Krampus

24/12/20

Netflix

It’s Christmas Eve and, in our ongoing mission to catch up with some of those festive favourites we’ve previously missed, we decide to investigate a recent recommendation.

We watch Krampus. Have yourself a creepy little Christmas? Why not?

Krampus sets out its stall in the pre-credit sequence as Christmas shoppers engage in a no-holds barred pitched battle, punching and kicking all who stand between themselves and their intended purchases. The message is clear. People have lost the true meaning of the festive season and have become greedy and selfish. It may be because we’re currently suffering through the worst Yule in living memory or it might speak volumes about my own Scrooge-like tendencies but, for some reason, I find this opening extremely encouraging. This looks like my kind of Christmas film!
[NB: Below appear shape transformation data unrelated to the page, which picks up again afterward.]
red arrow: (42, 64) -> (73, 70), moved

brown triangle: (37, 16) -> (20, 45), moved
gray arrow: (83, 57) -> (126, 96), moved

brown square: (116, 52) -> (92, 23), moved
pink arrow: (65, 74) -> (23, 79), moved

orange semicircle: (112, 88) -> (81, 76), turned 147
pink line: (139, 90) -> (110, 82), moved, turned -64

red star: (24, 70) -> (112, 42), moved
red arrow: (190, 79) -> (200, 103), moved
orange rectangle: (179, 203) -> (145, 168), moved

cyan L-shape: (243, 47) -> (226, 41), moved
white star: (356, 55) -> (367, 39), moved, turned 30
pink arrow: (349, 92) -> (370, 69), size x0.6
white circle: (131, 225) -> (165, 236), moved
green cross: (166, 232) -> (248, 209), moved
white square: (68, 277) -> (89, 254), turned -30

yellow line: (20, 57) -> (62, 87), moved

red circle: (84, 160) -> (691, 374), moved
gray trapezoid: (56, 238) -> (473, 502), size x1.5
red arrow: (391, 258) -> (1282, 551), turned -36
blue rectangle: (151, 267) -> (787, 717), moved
We now move to the home of Tom (Adam Scott) and Sarah (Toni Colette), who, with evident dread, are preparing for the arrival of their extended family for the Christmas holidays. Their visitors comprise shotgun-toting brother-in-law Howard (David Koechner), his long-suffering wife, Linda (Alison Tolman), and the couple’s three monosyllabic children. They’ve also brought along the bluntly-spoken Aunt Dorothy (Conchata Ferrell), so this promises to be the Christmas from hell for all kinds of reasons.
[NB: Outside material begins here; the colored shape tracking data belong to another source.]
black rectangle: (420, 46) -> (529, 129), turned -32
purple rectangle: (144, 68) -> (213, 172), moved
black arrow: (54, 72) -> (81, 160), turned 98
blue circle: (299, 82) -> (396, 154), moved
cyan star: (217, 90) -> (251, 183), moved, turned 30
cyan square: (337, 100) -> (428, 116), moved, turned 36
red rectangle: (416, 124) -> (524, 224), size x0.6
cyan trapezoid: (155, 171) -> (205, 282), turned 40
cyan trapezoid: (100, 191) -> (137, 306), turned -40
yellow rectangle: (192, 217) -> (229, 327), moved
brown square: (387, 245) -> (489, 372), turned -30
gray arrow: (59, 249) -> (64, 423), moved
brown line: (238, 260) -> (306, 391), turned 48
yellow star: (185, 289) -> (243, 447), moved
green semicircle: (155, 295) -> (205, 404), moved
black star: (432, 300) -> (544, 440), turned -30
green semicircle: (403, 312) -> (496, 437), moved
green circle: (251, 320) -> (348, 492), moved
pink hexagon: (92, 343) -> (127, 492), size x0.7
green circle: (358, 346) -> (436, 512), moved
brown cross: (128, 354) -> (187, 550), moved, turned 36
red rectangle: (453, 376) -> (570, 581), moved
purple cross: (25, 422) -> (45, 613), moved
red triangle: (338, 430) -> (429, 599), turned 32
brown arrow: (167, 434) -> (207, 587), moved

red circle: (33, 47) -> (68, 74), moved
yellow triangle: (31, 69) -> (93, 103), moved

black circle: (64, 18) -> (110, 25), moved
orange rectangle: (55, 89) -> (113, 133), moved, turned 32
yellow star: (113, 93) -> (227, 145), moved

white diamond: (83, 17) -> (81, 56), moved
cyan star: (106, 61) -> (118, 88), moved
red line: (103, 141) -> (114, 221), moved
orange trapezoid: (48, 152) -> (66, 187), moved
But it’s Tom and Sarah’s young son, Max (Emjay Antony), who inadvertently kicks off the bad stuff when he tears up his letter to Santa and casts it to the four winds, whereupon the sky grows dark, a freezing snow storm descends and the household finds itself visited by a weird, supernatural presence.

It’s down to Tom’s German Omi (Krista Stadler) to explain what’s happening. In a charmingly animated sequence, we see her as a small child, unwittingly unleashing the anti-Santa that is Krampus: a vengeful being sent to punish all those who have stopped caring about the season of goodwill. Get on this guy’s naughty list and you’re really going to regret it…

The film is essentially a dark comedy and, while there’s little here to genuinely terrorise viewers (except perhaps the very young), it has an engaging, inventive quality that keeps everything bubbling along nicely. Much mileage is made from low budget practical effects, with Christmas toys coming to life and going on the attack. In tone, the film it reminds me of more than any other is Gremlins. I particularly like the fact that the various characters portrayed here are never allowed to become too caricatured, so often a failing in films like this. Yes, Howard and Aunt Dorothy do seem awful, but they’re believably so, and that’s important. As the family comes together to fight for their survival, we begin to see them in an entirely different light.

Those who are getting a little tired of warm and fuzzy Christmas weepies might like to give this a go. It provides a refreshingly cynical alternative.